SuperBIT Will Send Telescopes to the Edge of Space With a Giant Balloon
Hubble has been orbiting Earth for decades, capturing incredible images of the cosmos that aren’t possible with other instruments. That’s not because Hubble is the biggest, and it’s certainly lacking in modern technology. Hubble is unmatched because of where it is, far above Earth’s murky atmosphere. A new project from Durham University, Princeton University, NASA, and others envisions a cheaper way to get telescopes into a similarly unobscured position. It’s called SuperBIT, and instead of rockets, it relies on balloons.
As we watch NASA put the finishing touches on the long-delayed James Webb Space Telescope, it’s apparent just how much work goes into spacecraft like the JWST. Not only does NASA need to do the engineering to make the telescope work, but it also needs to be unfailingly reliable. Once something is in space, it’s difficult or impossible to repair it. There’s also the added complication of designing something that can fold up inside a rocket, survive the intense forces of launch, and deploy correctly in the vacuum of space.
SuperBIT (Superpressure Balloon-borne Imaging Telescope) simplifies things by using an enormous helium balloon to hoist a telescope into the upper atmosphere. This relies on technology recently developed at NASA for “superpressure” balloons that can remain at altitude for months at a time instead of days. The balloon is about the size of a football stadium, with a volume of 695,830 cubic yards (532,000 cubic meters). The team says this provides enough lift to take a large parabolic mirror telescope to an altitude of 25 miles (40 kilometers).

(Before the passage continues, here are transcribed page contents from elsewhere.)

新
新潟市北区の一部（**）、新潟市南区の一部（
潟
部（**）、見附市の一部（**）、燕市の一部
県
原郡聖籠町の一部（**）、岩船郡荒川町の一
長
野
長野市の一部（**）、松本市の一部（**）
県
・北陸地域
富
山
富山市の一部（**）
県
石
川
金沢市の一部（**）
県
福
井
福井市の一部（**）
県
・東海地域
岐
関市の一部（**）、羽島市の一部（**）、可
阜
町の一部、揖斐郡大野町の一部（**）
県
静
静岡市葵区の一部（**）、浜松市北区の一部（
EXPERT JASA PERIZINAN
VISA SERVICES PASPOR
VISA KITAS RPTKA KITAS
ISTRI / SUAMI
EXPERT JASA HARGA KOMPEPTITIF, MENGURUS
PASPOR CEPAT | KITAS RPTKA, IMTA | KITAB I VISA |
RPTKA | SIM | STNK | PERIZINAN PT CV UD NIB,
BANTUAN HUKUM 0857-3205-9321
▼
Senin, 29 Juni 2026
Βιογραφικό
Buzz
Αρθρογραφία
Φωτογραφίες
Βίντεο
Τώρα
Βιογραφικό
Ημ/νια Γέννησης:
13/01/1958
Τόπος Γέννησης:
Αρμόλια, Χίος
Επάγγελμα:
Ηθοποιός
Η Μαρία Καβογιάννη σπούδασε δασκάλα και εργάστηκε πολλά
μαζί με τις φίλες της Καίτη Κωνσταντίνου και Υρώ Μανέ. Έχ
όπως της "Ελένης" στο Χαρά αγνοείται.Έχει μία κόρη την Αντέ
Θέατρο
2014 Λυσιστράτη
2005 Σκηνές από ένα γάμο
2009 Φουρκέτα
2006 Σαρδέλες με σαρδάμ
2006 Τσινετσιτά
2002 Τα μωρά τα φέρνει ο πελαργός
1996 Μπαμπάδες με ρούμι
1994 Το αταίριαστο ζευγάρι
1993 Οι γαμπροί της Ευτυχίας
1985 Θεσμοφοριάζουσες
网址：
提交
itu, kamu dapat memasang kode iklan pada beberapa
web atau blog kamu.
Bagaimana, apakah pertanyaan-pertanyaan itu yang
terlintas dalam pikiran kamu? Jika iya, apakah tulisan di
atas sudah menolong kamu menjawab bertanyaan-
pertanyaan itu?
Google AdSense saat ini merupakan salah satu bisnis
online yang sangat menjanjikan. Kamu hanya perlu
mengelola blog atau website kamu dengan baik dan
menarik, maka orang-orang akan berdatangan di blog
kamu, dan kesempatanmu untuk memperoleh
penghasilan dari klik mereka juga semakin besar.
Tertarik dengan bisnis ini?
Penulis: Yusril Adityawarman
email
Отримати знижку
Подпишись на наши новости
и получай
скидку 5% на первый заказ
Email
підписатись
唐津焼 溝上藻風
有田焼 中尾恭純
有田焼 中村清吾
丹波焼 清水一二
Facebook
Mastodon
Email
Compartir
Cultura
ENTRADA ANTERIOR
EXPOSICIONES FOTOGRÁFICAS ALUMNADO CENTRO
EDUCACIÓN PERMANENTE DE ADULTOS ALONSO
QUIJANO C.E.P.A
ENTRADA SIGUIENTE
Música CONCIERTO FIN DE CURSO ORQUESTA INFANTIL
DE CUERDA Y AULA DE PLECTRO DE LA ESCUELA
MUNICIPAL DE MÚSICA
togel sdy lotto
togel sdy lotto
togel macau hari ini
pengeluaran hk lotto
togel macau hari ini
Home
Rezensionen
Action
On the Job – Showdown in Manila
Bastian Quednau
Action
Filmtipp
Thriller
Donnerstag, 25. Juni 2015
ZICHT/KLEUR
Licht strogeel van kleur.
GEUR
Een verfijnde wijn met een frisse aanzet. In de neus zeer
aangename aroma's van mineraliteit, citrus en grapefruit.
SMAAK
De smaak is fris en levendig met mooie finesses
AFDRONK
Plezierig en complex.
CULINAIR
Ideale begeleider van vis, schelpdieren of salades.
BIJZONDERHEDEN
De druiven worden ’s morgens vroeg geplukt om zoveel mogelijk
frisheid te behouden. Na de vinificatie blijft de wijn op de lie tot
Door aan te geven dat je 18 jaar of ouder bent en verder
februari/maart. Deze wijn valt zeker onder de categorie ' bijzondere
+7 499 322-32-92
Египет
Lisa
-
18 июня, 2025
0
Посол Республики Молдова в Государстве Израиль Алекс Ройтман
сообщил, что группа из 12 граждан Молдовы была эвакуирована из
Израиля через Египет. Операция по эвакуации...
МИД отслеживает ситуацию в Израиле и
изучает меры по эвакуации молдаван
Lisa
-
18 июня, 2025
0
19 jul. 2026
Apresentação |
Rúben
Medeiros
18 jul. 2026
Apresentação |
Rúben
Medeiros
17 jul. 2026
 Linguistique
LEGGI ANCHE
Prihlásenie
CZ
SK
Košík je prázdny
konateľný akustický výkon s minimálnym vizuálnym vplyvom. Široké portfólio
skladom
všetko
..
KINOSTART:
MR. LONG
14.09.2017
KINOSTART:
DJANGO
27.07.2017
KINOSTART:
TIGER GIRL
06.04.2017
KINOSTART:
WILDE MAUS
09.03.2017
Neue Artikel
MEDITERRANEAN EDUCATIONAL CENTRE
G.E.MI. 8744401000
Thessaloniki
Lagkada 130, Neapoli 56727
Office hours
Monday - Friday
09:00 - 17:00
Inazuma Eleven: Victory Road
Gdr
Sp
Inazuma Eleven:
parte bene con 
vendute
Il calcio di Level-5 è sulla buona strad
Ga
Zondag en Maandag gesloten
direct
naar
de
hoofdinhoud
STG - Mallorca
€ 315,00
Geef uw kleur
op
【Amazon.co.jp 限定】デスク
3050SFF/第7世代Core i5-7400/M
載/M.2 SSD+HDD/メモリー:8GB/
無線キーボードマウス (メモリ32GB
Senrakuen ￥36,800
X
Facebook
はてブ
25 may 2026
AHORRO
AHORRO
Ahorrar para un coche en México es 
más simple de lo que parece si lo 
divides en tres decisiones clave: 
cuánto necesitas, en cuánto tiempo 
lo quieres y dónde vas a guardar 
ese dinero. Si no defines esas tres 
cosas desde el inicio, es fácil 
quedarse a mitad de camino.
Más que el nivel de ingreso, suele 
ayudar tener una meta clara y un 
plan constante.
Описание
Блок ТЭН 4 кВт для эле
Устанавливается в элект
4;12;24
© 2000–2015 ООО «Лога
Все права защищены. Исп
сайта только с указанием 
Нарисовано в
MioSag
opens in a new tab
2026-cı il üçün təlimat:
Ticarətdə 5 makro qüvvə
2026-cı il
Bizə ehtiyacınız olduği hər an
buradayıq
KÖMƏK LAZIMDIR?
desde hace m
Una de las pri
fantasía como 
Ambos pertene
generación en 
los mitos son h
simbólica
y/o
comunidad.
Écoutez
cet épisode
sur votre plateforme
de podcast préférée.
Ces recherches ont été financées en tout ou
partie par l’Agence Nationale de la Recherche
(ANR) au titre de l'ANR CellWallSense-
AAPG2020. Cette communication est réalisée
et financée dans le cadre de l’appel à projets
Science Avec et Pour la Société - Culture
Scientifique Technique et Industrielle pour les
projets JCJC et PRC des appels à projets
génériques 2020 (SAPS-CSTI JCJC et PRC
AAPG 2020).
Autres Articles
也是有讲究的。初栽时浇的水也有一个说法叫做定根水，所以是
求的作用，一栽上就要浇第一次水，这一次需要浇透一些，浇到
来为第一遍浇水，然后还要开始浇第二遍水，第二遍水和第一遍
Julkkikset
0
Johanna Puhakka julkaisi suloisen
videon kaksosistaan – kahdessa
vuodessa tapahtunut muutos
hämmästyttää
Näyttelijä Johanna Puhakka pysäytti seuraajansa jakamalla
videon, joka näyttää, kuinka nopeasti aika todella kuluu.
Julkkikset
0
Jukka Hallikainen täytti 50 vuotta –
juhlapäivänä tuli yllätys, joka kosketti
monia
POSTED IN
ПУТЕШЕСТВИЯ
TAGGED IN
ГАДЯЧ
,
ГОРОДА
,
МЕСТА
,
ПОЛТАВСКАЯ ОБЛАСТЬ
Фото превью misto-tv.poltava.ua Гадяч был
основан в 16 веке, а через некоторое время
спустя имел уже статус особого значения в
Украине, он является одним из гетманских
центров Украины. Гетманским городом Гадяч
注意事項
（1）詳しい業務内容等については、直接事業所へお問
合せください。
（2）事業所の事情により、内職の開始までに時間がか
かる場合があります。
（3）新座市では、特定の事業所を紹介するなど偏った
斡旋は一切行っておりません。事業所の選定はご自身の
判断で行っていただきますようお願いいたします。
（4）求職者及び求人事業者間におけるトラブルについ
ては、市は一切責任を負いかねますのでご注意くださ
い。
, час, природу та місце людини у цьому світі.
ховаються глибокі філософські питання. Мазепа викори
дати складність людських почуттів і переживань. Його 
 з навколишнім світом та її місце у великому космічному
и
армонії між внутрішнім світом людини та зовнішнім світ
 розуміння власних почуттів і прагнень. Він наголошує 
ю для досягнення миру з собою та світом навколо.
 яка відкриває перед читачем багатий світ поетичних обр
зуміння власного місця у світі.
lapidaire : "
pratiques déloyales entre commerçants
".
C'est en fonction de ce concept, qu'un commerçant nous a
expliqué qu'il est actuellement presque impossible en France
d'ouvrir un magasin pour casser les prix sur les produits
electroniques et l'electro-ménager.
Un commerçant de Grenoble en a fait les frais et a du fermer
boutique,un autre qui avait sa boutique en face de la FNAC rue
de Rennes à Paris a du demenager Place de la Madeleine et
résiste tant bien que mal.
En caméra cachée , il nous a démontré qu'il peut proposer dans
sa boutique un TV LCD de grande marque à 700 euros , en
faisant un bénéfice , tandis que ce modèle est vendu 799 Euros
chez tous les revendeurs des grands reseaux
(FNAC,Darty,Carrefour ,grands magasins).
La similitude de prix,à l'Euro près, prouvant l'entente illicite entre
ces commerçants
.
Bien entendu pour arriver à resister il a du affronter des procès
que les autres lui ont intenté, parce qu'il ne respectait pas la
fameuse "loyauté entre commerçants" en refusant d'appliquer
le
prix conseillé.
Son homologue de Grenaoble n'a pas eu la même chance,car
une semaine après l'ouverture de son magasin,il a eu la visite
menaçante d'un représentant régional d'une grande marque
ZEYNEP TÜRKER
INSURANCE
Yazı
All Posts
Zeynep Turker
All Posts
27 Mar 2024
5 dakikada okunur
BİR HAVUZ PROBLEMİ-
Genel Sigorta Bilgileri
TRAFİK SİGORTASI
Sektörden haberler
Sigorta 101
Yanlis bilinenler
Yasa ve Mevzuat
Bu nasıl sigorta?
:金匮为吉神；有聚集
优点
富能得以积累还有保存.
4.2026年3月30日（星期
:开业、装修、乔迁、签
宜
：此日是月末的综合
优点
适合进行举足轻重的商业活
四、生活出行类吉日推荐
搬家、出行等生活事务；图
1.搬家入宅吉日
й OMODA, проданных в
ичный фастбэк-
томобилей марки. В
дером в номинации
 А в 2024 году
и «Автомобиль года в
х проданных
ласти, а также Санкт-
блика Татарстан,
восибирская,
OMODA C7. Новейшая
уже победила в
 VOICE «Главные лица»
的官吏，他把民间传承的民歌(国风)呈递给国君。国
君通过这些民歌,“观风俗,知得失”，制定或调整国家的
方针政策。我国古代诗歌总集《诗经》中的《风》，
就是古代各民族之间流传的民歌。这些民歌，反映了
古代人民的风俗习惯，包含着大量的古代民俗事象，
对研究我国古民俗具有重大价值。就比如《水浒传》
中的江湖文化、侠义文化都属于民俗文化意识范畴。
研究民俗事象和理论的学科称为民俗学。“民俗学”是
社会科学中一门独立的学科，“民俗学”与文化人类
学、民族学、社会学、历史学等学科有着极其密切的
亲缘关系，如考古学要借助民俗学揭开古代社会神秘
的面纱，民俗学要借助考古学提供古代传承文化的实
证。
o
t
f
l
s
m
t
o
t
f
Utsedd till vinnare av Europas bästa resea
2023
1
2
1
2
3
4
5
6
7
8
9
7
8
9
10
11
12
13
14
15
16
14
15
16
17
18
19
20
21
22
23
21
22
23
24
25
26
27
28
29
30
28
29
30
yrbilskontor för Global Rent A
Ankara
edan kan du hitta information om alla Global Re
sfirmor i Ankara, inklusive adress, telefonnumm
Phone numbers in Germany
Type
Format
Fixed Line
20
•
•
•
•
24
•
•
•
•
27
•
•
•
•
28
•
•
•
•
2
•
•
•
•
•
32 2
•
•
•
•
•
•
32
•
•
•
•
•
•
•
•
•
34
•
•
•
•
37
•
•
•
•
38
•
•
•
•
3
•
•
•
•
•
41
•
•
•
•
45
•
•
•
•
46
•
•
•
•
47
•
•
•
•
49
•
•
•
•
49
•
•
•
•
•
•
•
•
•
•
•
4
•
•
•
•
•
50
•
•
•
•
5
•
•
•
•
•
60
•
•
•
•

Generally, space is considered to start around 50-60 miles (depending on who you ask), but at 25 miles, SuperBIT will be toward the top of the stratosphere. Most of the pesky air that muddies images from ground-based telescopes will be out of the way up there — the top of the stratosphere has an atmospheric pressure of just 1 millibar (about 0.0009 standard Earth atmospheres).
The demo version of SuperBIT features a 0.5-meter telescope (above), but work is already underway to upgrade that to 1.5 meters. With modern technology, the team believes that instrument will be able to match or even beat Hubble. Plus, SuperBIT won’t stay aloft forever. It will come back down every few months as the balloon starts to deflate. That will give ground teams a chance to repair and upgrade the telescope. There’s even the possibility of cramming a 2-meter reflector in SuperBIT. With better light gathering and higher resolution sensors, the team believes this instrument would be a solid improvement over Hubble.
The goal now is to get SuperBIT prepped for its next launch in 2022. The telescope will attempt to gather more data on dark matter, which could help explain some recent strange behavior in muon experiments.